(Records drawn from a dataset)
* * * * * * * * *

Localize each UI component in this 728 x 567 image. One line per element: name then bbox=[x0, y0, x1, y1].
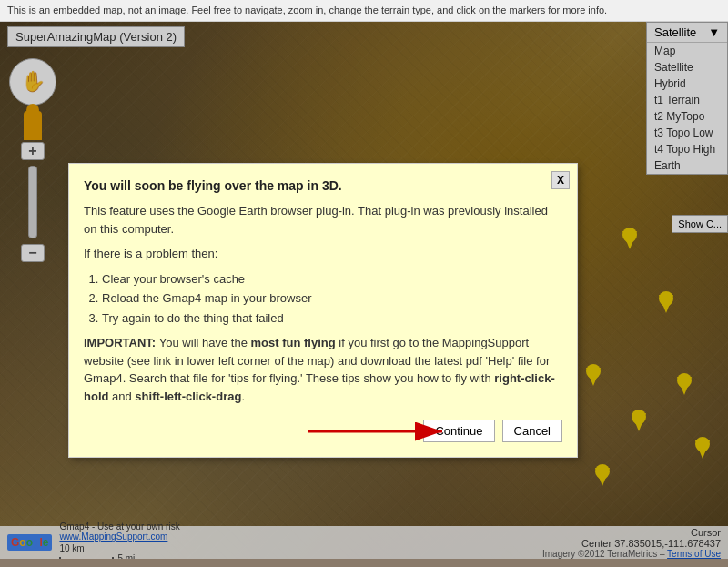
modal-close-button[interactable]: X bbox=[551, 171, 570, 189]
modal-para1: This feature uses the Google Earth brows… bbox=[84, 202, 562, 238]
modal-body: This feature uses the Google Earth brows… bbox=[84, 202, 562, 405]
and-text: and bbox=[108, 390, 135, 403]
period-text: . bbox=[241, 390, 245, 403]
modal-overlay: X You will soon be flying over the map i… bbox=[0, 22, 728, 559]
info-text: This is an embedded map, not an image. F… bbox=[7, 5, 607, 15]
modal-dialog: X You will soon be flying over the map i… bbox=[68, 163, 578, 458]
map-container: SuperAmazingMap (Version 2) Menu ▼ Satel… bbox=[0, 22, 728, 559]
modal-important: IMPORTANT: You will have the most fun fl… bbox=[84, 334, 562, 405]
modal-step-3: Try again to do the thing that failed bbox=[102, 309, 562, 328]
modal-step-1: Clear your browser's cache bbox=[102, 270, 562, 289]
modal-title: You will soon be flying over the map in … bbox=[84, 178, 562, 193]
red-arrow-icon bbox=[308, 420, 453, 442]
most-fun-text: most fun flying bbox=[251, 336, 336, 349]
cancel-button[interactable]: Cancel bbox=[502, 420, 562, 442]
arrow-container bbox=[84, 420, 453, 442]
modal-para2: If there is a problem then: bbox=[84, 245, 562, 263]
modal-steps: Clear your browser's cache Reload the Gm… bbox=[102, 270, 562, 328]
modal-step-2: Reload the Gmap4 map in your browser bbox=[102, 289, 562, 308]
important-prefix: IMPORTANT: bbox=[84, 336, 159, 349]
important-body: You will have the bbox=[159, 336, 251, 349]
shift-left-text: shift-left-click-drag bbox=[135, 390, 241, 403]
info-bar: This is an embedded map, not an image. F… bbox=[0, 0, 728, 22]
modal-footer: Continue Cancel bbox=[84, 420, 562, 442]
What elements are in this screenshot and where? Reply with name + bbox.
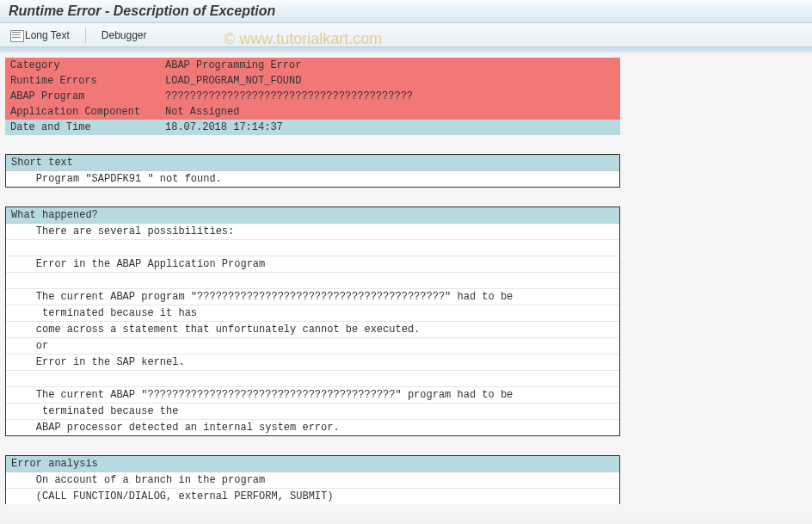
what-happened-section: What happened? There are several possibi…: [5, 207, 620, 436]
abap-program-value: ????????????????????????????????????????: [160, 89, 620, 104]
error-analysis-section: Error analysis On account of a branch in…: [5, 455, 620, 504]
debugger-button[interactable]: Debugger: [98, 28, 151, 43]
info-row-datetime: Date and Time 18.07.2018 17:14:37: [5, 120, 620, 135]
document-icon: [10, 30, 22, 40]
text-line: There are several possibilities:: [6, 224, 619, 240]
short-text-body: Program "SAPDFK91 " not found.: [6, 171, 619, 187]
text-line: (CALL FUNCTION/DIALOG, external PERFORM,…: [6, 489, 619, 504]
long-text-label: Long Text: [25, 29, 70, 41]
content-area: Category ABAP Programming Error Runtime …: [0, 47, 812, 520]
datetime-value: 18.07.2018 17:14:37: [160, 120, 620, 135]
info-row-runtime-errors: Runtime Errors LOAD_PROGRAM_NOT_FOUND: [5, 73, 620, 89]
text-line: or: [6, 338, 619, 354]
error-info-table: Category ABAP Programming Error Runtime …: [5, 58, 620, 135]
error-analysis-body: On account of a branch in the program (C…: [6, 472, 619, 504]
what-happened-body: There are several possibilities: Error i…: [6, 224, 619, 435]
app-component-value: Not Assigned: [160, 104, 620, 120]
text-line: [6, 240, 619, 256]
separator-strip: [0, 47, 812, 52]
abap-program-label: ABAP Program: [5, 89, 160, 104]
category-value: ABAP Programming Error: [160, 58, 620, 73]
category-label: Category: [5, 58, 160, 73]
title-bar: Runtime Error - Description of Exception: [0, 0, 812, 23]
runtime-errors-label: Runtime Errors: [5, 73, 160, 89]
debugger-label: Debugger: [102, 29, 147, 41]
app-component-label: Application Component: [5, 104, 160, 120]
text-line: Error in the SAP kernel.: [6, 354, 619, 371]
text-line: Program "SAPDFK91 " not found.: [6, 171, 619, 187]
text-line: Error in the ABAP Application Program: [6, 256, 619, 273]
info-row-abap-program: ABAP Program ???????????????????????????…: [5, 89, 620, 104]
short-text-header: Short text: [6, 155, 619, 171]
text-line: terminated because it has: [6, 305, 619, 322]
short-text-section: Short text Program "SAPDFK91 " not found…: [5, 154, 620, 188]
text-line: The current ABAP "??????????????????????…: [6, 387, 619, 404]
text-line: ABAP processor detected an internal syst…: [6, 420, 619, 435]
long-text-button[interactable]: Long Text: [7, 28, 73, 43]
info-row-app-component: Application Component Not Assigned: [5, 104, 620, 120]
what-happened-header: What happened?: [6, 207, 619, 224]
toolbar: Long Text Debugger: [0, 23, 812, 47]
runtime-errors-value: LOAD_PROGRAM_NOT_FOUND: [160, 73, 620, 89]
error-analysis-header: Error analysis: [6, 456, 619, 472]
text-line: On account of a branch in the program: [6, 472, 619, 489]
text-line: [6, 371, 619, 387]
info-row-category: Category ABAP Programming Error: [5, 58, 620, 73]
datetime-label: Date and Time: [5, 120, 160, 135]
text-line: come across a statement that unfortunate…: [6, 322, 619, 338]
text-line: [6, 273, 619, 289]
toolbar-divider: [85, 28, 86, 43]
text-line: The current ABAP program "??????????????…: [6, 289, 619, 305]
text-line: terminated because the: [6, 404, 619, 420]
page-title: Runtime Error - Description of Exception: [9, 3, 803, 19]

* * * * * * * * *

* WHAT IS REQUIRED *
Find the word "icon" in the entries. Copy each line that holds it.

* SOLUTION TO THIS EXERCISE *
red-arrow-icon bbox=[308, 420, 453, 442]
document-icon: [10, 30, 22, 40]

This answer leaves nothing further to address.